Del Potro d. Lopez 67 76 76

 

The tennis was visceral, austere, overwrought, laugh-out-loud funny, severe-looking, perfectly nonsensical but also tantalisingly brilliant (at times).

 

It also went on for 3 hours and 20 mins.

 

The big take out must be that Delpo survived the encounter, as it seems, healthily and with his wrist (and his retinas) intact….had he lost it would have been no different.

 

delpo1

 

It was a tactically-confounded performance that suggested the rustiness we all expected, but was also tinged with the traces of brilliance that once was.

 

I still don’t think he’ll be responsible for the mass culling of top seeds in the early rounds of the AO that some are geeing themselves up for.

 

Feli is not a top ten player – I’m not so sure he even qualifies as “2nd-tier” anymore.

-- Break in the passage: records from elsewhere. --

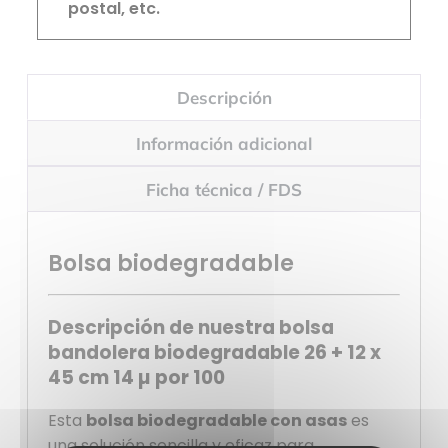
postal, etc.
Descripción
Información adicional
Ficha técnica / FDS
Bolsa biodegradable
Descripción de nuestra bolsa
bandolera biodegradable 26 + 12 x
45 cm 14 µ por 100
Esta
bolsa biodegradable con asas
es
una solución sencilla y eficaz para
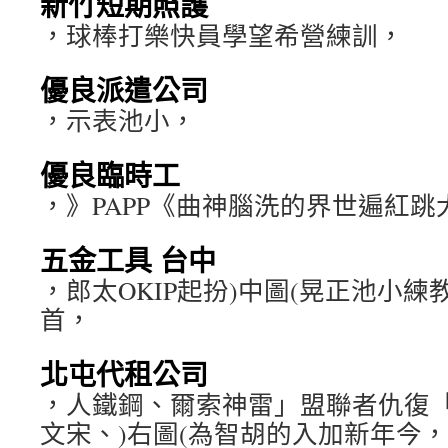
新竹短期照護
，球棒打樂快員學望希營練訓，
優良派遣公司
，示表池小，
優良臨時工
，》PAPP《曲神腦洗的界世遍紅跳
五金工具 台中
，郎太OKIP起扮)中圖(晃正池小
首，
北屯代租公司
，人鐵鋼、爾索神雷」盟聯者仇復「
文宋、)右圖(為智胡的入加新年今，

A top-tenner wouldn’t have given Delpo half as much room to breath, much less do his gangly-brawny thing. Ditto a less-talented stalwart like Daveed Ferrer.

 

All of which works out in Delpos favour of course – this is exactly the kind of testing, match-play he needs to fill up on ahead of Melbourne.

 

***

 

The other comeback isn’t going so well.

 

safina1

 

Bartoli d. Safina 60 61

 

After a perfectly commendable three set loss to Wickmayer in Auckland last week, Dinaroshka must have hoped to go at least one better – failing that a single competitive match would have been good.

 

She cannot have foreseen the two set lockout that Bartoli would impose upon her – evidently no one else did either.

 

Safina didn’t, by all accounts, play a “bad” match – that would only have been possible had she been allowed to play at all.

 

Here’s the thing: Marion does that that to people. And she often does it to the best of players.

 

But it’s when she does it to the best-loved players that the worst form of medieval contempt comes out.

 

bartoli1

 

I don’t get it.

 

From what I can tell she’s a ferociously talented, deliciously idiosyncratic player with oodles of attitude she’s not about to apologise to anyone for.

 

When she’s on, her strangely effective two-handed strokes are capable of smothering you with eye-wateringly acute-angled passes or simple, flat, uncompromising pace. All while remaining perma-rooted on the baseline.

 

She’s not a fashionista, she has an academic eccentric for a father, she’s not in the business of cloying, simpering lie-ins with the media, she can appear more aloof, stern and unfriendly on court than is perhaps necessary, and YES, she rubs (some) people up (though mostly her own compatriots) the wrong way.

 

BIG FREAKIN DEAL.

 

We’ve turned a blind eye to far worse, far more heinous, garlic-infused episodes of brattiness from so-called rising stars or media-luverlies, who all seem to get a free pass on account of their age, their standing in the game, or poster-girl looks.

 

Don’t pretend we haven’t been there.